In the long run, omega-3 fatty acids may inhibit DNA methylation of inflammatory cells. Fatty acids can be modified by DNA methylation in vitro, while in vivo studies showed that total DNA methylation and PDK4 specific DNA methylation were positively correlated with eicosapentaenoic acid and arachidonic acid. There was a negative correlation between HDAC4 methylation and arachidonic acid [20]. One study found that 174 patients with Alzheimer's disease (AD) received 1.7 g DHA and 0.6 g EPA or placebo every day for 6 months. Two of the four CpG sites of peripheral blood leukocytes (PBLs) were significantly reduced in methylation. Hypomethylation at CPG2 and CPG4 sites was negatively correlated with the change of plasma EPA concentration, but not with the change of plasma DHA concentration [21]. However, it is not clear whether omega-3 fatty acids can also play a role in DNA demethylation of blood cells in inflammatory stage of sepsis. However, from bioinformatics research, it was found that the methylation of cg01770232 in IL-6 promoter was related to the increase of IL-6 concentration, while the higher concentration of omega-3 fatty acids inhibited the methylation of cg01770232 in IL-6 promoter, thus also inhibited the expression of IL-6. The relationship between n-3 polyunsaturated fatty acids and cg01770232 methylation depended on rs2961298 genotype [22]. IL-6 is an early indicator of inflammatory reaction, which is caused by severe infection. Patients can soar within 24 hours, then rapidly decline. It is a sensitive and specific indicator for early diagnosis of sepsis [23]. Therefore, the increase of serum concentration of omga-3 fatty acids can possibly inhibit DNA methylation process and early inflammation.
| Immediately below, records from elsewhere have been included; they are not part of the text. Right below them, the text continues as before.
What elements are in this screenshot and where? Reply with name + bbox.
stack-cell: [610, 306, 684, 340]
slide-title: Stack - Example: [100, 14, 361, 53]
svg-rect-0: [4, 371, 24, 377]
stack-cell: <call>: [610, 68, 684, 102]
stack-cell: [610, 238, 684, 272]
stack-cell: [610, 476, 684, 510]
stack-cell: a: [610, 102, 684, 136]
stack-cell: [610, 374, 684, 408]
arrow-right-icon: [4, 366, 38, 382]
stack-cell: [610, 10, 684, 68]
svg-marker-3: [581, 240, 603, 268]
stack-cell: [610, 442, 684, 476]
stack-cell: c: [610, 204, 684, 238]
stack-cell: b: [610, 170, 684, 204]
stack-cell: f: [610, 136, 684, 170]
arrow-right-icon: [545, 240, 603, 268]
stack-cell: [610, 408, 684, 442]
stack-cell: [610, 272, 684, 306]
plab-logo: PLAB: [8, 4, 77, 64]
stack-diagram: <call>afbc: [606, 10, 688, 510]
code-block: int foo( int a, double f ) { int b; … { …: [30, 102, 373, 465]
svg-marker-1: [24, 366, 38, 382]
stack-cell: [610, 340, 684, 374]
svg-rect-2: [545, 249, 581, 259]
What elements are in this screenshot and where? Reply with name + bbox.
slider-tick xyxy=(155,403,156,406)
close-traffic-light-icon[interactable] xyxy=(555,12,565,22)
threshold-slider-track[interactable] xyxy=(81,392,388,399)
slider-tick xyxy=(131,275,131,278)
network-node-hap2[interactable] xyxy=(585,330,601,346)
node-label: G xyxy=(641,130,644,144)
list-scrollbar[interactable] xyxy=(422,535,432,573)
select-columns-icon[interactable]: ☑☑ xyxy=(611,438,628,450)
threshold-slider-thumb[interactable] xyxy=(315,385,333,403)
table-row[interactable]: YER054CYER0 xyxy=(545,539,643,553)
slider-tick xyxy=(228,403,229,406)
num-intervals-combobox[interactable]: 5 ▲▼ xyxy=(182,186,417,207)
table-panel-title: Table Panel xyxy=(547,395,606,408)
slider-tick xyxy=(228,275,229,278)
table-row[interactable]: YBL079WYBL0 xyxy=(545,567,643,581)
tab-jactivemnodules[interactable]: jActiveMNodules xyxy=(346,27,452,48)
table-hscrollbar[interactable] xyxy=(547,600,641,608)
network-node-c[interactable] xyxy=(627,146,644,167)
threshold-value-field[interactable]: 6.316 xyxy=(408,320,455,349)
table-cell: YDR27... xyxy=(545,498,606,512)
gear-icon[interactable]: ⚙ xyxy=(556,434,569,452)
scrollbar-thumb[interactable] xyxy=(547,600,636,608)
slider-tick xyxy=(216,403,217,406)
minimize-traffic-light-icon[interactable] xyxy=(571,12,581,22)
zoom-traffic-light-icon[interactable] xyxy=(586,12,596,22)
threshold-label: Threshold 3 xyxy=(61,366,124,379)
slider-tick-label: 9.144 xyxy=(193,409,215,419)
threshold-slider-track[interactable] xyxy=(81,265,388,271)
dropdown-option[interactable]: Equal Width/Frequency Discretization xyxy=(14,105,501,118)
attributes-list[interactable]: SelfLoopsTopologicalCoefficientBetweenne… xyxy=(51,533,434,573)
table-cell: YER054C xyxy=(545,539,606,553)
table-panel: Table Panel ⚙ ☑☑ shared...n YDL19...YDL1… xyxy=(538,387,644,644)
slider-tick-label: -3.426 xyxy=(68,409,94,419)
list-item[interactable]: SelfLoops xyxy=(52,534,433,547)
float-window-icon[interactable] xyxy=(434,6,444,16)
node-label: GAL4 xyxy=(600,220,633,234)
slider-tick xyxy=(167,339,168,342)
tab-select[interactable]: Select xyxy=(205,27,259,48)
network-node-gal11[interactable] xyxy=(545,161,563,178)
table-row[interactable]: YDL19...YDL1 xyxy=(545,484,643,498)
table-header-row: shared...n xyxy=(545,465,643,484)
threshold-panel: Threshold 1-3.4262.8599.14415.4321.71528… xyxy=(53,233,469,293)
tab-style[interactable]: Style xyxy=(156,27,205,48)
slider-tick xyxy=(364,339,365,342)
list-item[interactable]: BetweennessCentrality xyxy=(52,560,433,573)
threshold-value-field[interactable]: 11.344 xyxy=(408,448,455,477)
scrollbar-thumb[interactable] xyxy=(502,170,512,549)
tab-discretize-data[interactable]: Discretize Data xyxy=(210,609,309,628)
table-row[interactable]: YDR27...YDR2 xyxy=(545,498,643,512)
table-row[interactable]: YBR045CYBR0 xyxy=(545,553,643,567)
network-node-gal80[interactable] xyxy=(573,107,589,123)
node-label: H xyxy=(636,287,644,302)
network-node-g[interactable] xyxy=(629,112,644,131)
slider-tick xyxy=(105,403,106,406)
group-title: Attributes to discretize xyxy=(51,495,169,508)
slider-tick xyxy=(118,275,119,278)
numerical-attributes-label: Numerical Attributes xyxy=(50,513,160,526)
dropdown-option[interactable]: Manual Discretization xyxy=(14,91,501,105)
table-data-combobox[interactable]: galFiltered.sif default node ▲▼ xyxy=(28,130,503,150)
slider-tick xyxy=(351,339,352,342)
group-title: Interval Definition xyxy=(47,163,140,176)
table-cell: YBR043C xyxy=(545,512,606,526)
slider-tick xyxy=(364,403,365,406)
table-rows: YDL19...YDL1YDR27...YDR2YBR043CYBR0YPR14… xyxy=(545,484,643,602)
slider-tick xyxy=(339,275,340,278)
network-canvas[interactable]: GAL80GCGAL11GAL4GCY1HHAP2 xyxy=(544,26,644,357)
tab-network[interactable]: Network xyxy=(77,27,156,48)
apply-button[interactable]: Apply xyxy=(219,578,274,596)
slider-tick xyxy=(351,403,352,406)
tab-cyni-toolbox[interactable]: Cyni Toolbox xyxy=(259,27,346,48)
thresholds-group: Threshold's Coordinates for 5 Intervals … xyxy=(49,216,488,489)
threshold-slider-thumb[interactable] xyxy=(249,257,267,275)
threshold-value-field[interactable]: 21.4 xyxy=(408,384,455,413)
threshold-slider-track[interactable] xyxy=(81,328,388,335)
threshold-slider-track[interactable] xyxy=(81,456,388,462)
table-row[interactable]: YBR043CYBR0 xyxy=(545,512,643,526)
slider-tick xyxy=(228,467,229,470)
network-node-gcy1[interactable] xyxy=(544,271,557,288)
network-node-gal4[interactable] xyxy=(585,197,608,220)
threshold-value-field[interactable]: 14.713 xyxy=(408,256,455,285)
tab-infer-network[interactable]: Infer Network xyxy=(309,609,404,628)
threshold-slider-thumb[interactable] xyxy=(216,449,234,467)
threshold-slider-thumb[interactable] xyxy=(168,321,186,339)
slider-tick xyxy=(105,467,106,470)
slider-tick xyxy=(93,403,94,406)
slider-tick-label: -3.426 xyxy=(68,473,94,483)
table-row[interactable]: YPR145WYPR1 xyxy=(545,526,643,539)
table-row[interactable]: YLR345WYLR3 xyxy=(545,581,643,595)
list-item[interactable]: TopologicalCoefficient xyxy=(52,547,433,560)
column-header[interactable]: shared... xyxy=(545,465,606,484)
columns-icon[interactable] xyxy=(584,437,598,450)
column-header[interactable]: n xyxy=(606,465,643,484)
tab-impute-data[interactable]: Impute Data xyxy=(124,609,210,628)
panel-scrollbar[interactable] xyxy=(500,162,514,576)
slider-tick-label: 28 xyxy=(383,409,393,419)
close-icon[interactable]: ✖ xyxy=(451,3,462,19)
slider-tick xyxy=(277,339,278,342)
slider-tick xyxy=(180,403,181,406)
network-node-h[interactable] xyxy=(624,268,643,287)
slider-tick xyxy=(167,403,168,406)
Although omga-3 fatty acids may improve the prognosis of sepsis patients, the dosage and regime are not clear. In our department, the formula of n3: n6 = 1:5 is generally used. The total dose of omega-3 fatty acids used by each patient is different. This study is the first attempt to use the hospital information system to obtain data, collate and analyze, so there is also a serious imbalance of amounts of patients between the control group. In this retrospective study, the treatment plan could not be intervened, and the existing data could not be used to evaluate the patients and the side effects. Nevertheless, we still try our best to sort out and evaluate the patients' condition from the aspects of organ function and auxiliary treatment. Due to the different severity of the patients' condition, only statistical methods can be used to adjust the data of the patients. Pairing study may be helpful to obtain more accurate results and conclusions.